(N.B.: Datestamp is overly precise; I only know this was written sometime during the college application process.)

For UoC, CMU, WU, CWRU

If the purpose of studying history is to learn from the mistakes made by our predecessors, the purpose of studying current events is to avoid the errors of our contemporaries. I fear that we do not read our newspapers as critically as we read our textbooks. “President's strategy, charisma defeat Dole,” the Chicago Tribune announced on the front page of its November 6 edition. Sure, Dole was defeated in the presidential election. Everyone had known it was coming. What about the greater issue? More important than Dole's demise was the fact that voters stayed away from polling places in record numbers. I had to look to the editorial pages to find this year's regularly scheduled post-election reprimand: “The right to vote is a responsibility.”

A budding linguist, I like to scan newspaper articles for grammatical and semantic errors. The imprecision of the title's expression disturbed me, because an opinion riddled with careless language is often an opinion founded on careless logic. A right is often accompanied by responsibility, to be sure, but while the two are not mutually exclusive they are certainly not synonymous. I read further with frenzied interest, a hungry predator circling helpless prey, lacking the patience to ingest each word alone, knowing the outcome in advance: this was another of those “not voting is irresponsible and runs counter to the founding principles of our nation” editorials. And I knew where I stood on those.

Four years ago that week, you would have found me in a middle-school history classroom spouting the same rhetoric. That's what I was taught, of course: when I got to be eighteen someday, I should vote because I lived in a country where I was allowed to. Later, spurred by the self-questioning approach of my high school history teacher, I started thinking critically about the nature and meaning of rights. What sort of right is voting, if it must be exercised? The right to vote is really an extension of the right to choose. And one can choose not to choose.

For most voters, the choice in the presidential election fell between Bob Dole and Bill Clinton, two consummate politicians and two seriously flawed human beings. Most voters chose one of these two candidates. For me, it's hard to determine the reason. No, I am not a Perotian or a Green Party adherent. I am that rare idealist who intends to see his ideal in action, and none of this year's candidates was ideal, or even good. Each was inconsistent in his ideology and each failed to discuss important issues. Each wanted us to overlook his character flaws (for Dole, his questionable dealings with, for example, Archer Daniels Midland; for Clinton — need I explain further?) and vote for him anyway. They played the media game, each in his own way, hoping to put the right spin on every word.

What am I getting at? A vote, because it is given on the basis of a single person's thought and action, has immense intrinsic value. In this sense — though the Tribune did not intend to convey this sense — the editorial's title was right. A vote is not rightly given to the least offensive candidate; it is rightly given to the most promising. A vote is not protection from minority rule; it is an affirmation of personal freedom. A vote is an unqualified positive by its nature and should be exercised as such, given only when its recipient deserves it completely. A person who votes for a seriously flawed candidate perpetuates a flawed system and, in so doing, defiles his vote. The proper vote in an election such as this is no vote at all.

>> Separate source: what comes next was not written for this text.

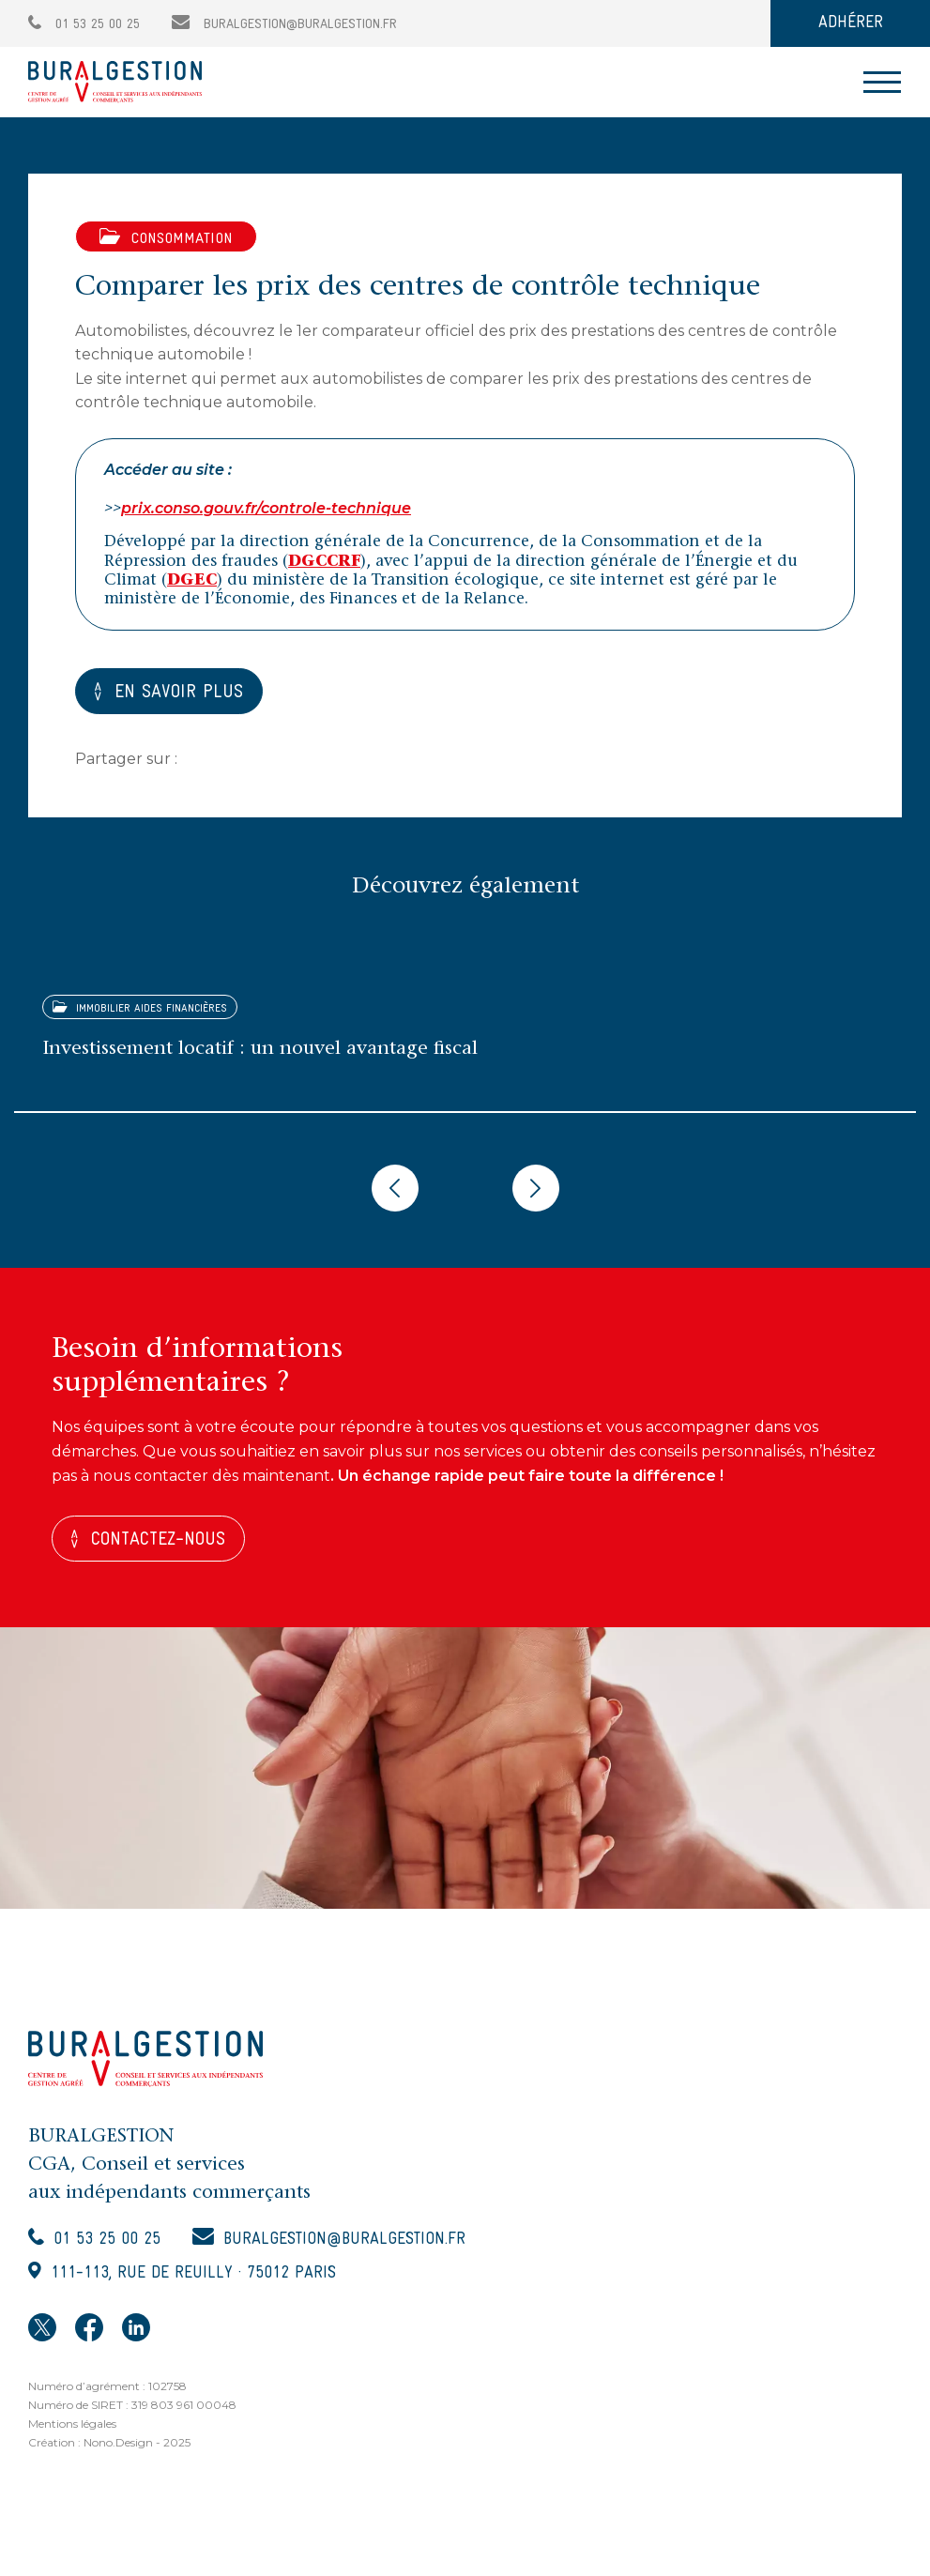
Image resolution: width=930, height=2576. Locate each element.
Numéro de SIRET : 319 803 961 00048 (132, 2407)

This is not to say that I advocate apathy. Far from it. I think people ought to value their votes so highly that they refuse to spend them on unworthy politicians, instead demanding good ones in order that they can vote their consciences. I, for one, though I am not yet of the age when I can choose to do so, would have uncast my vote in a call for better people in positions of leadership. Perhaps, someday, I will answer my own call.